Illinois v. Krull

Supreme Court of the United States · 1987 · Criminal Law
Criminal LawFourth AmendmentExclusionary RuleAdministrative SearchesFourth Amendmentexclusionary rulegood faithobjectively reasonable reliance

Facts

Illinois regulated motor vehicle and automotive-parts businesses through a licensing scheme that required licensees to keep records and, in 1981, to permit officials to inspect records and examine business premises at any reasonable time to determine record accuracy. Detective McNally entered respondents' automobile wrecking yard pursuant to that statute, asked to see the license and purchase records, received permission to look at the cars in the yard, checked serial numbers, and discovered stolen vehicles and one vehicle with a removed identification number. The seized evidence led to criminal charges. State courts suppressed the evidence after concluding the statute authorizing the warrantless administrative search was unconstitutional.

Issue

Does the Fourth Amendment exclusionary rule require suppression of evidence obtained by an officer acting in objectively reasonable reliance on a statute authorizing a warrantless administrative search when the statute is later declared unconstitutional?

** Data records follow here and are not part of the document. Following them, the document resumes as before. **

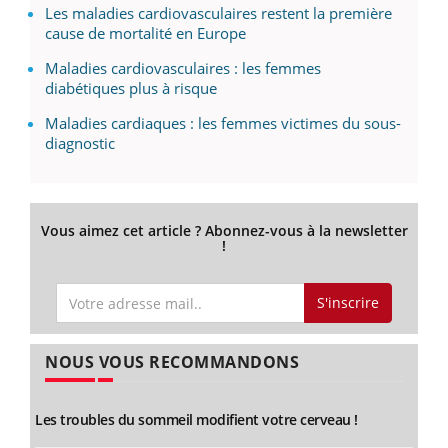
Les maladies cardiovasculaires restent la première
cause de mortalité en Europe
Maladies cardiovasculaires : les femmes
diabétiques plus à risque
Maladies cardiaques : les femmes victimes du sous-
diagnostic
Vous aimez cet article ? Abonnez-vous à la newsletter
!
S'inscrire
NOUS VOUS RECOMMANDONS
Les troubles du sommeil modifient votre cerveau !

If such an exception exists, was the officer's reliance on this Illinois statute objectively reasonable?

Rule

The exclusionary rule does not apply to evidence obtained by an officer acting in objectively reasonable reliance on a statute authorizing a warrantless administrative search, even if the statute is later declared unconstitutional. The exception does not apply if the legislature wholly abandoned its responsibility to enact constitutional laws or if the statute is so clearly unconstitutional that a reasonable officer should have known it was invalid.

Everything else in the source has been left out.